__The problem__
The result should be the lines from the one holding "The mall’s new" to the final line of the records, retyped exactly.
━━━━
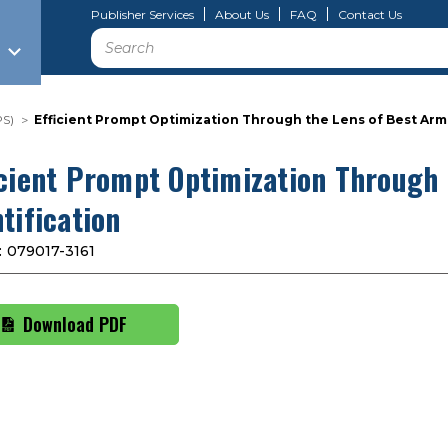
Publisher Services
About Us
FAQ
Contact Us
Search
PS)
Efficient Prompt Optimization Through the Lens of Best Arm 
icient Prompt Optimization Through
tification
:
079017-3161
Download PDF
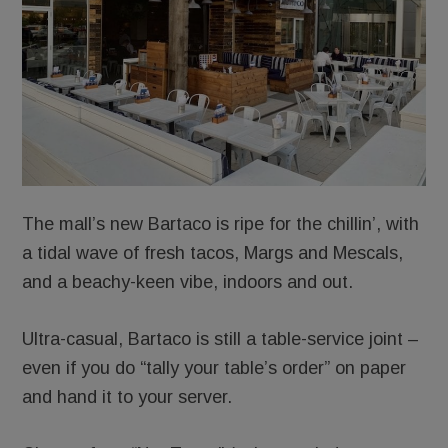
The mall’s new Bartaco is ripe for the chillin’, with
a tidal wave of fresh tacos, Margs and Mescals,
and a beachy-keen vibe, indoors and out.
Ultra-casual, Bartaco is still a table-service joint –
even if you do “tally your table’s order” on paper
and hand it to your server.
━━━━
__Answer__
The mall’s new Bartaco is ripe for the chillin’, with
a tidal wave of fresh tacos, Margs and Mescals,
and a beachy-keen vibe, indoors and out.
Ultra-casual, Bartaco is still a table-service joint –
even if you do “tally your table’s order” on paper
and hand it to your server.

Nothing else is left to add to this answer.